На каждом шагу встречаешь человека, неспособного отличить c-dur от a-moll. Но всякий знает, что Гайдна и Мендельсона дала Германия. И каждый, точно правоверный эллин, верит, что семь тонов музыкальной гаммы ответствуют семи спектральным краскам.
Жизнь – это гармония, в которой каждая сигара – известная тональность.
Оранжевая черепица крыш, кнопка воздушного звонка, кожаная манжета колбасницы, головной гребень кельнерши – известный, только пм присущий, только им преподанный, приятный тембр.
Стукните ножом по кофейной чашке берлинского локаля. Чашка издаст тот самый тон, в каком звучит кофейная чашка любого локаля Ганновера – или Дрездена, Штеттина, Любека. Подмените чернильницу штадтрата Герлица чернильницей штадтрата Баутцена. Почтенным бюргерам и в голову не придет, что они обмакивают свои перья в чужие чернильницы.
Как Баутцен, как Герлиц? А сорок километров, разделяющих эти соседние города?
О, хотя б четыреста, пятьсот и даже тысяча!
Ведь это же чернильницы штадтратов. А не профессоров, не патеров, не офицеров.
Жизнь – это гармония.
И жить – значит не нарушать гармонии. В каждом возрасте и в каждый час, во всяком звании и чине, в любой общественной среде – звучать присущим и преподанным, приятным тоном…
Так, этим летом, когда над Баварией ходили грозы и в сумерки закупоривала город духота, по вечерам отправлялись в Розенау, в прохладу пруда.
Мужчины снимали с себя пиджаки, привешивали на жилетную пуговицу панамы и шляпы (за особый держатель – бесплатная премия Тица), брали зонтики и шли.

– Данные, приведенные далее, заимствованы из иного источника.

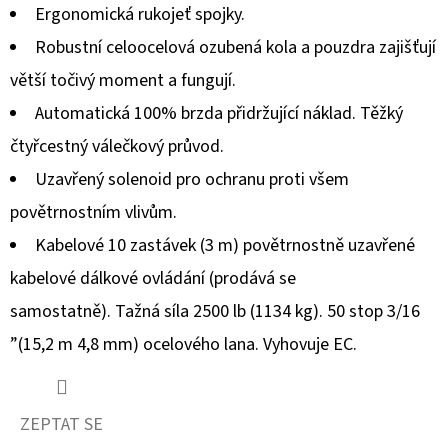
MĚŘÁKEM
Ergonomická rukojeť spojky.
PALIVA
CAN-
Robustní celoocelová ozubená kola a pouzdra zajišťují
AM
větší točivý moment a fungují.
10
900
Automatická 100% brzda přidržující náklad.
Těžký
Kč
čtyřcestný válečkový průvod.
Uzavřený solenoid pro ochranu proti všem
povětrnostním vlivům.
Kabelové 10 zastávek (3 m) povětrnostně uzavřené
kabelové dálkové ovládání (prodává se
samostatně).
Tažná síla 2500 lb (1134 kg).
50 stop 3/16
”(15,2 m 4,8 mm) ocelového lana.
Vyhovuje EC.
ZEPTAT SE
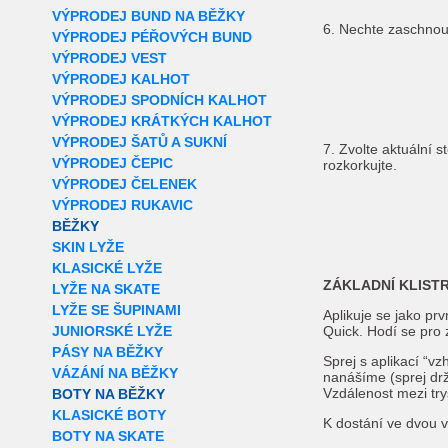
VÝPRODEJ BUND NA BĚŽKY
6. Nechte zaschnou
VÝPRODEJ PÉŘOVÝCH BUND
VÝPRODEJ VEST
VÝPRODEJ KALHOT
VÝPRODEJ SPODNÍCH KALHOT
VÝPRODEJ KRÁTKÝCH KALHOT
VÝPRODEJ ŠATŮ A SUKNÍ
7. Zvolte aktuální 
VÝPRODEJ ČEPIC
rozkorkujte.
VÝPRODEJ ČELENEK
VÝPRODEJ RUKAVIC
BĚŽKY
SKIN LYŽE
KLASICKÉ LYŽE
ZÁKLADNÍ KLISTR
LYŽE NA SKATE
LYŽE SE ŠUPINAMI
Aplikuje se jako pr
JUNIORSKÉ LYŽE
Quick. Hodí se pro
PÁSY NA BĚŽKY
Sprej s aplikací “v
VÁZÁNÍ NA BĚŽKY
nanášíme (sprej dr
Vzdálenost mezi try
BOTY NA BĚŽKY
KLASICKÉ BOTY
K dostání ve dvou 
BOTY NA SKATE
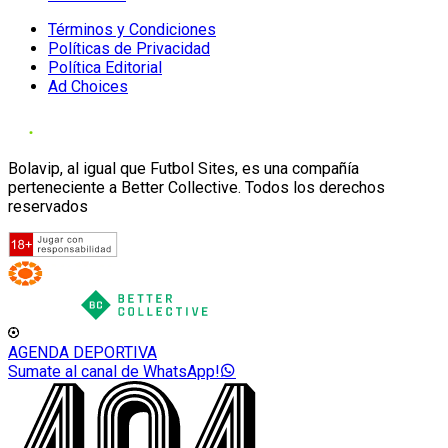
Términos y Condiciones
Políticas de Privacidad
Política Editorial
Ad Choices
Bolavip, al igual que Futbol Sites, es una compañía
perteneciente a Better Collective. Todos los derechos
reservados
AGENDA DEPORTIVA
Sumate al canal de WhatsApp!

И с первым шагом их, как только заносили ноги, сняв пиджаки, привесив к пуговицам шляпы, все совершалось в ритме и размере, полоненном гармонией.
Вот так: мужчины.
За ними – дружно: жены, дочки, тещи. Все в белых блузках, с ридикюлями, с зонтами.
А спереди – сынки: без шляп, в рубашках «Робеспьер», заправленных в короткие штанишки. Ну, эти без зонтов. При первом же раскате грома – бегом, марш-марш домой. А «Робеспьеры» высохнут и выгладятся завтра…
За столиком сидели прочно, долго. Неколебимо слушали оркестр. Подтягивали Штраусу, умилялись:
– Хороший композитор, prosit!
Фельдфебель-дирижер руководил отчетливо, как на параде. Обертывался на аплодисменты – раз, два, три. И кланялся, насколько позволяли воинский устав и воротник.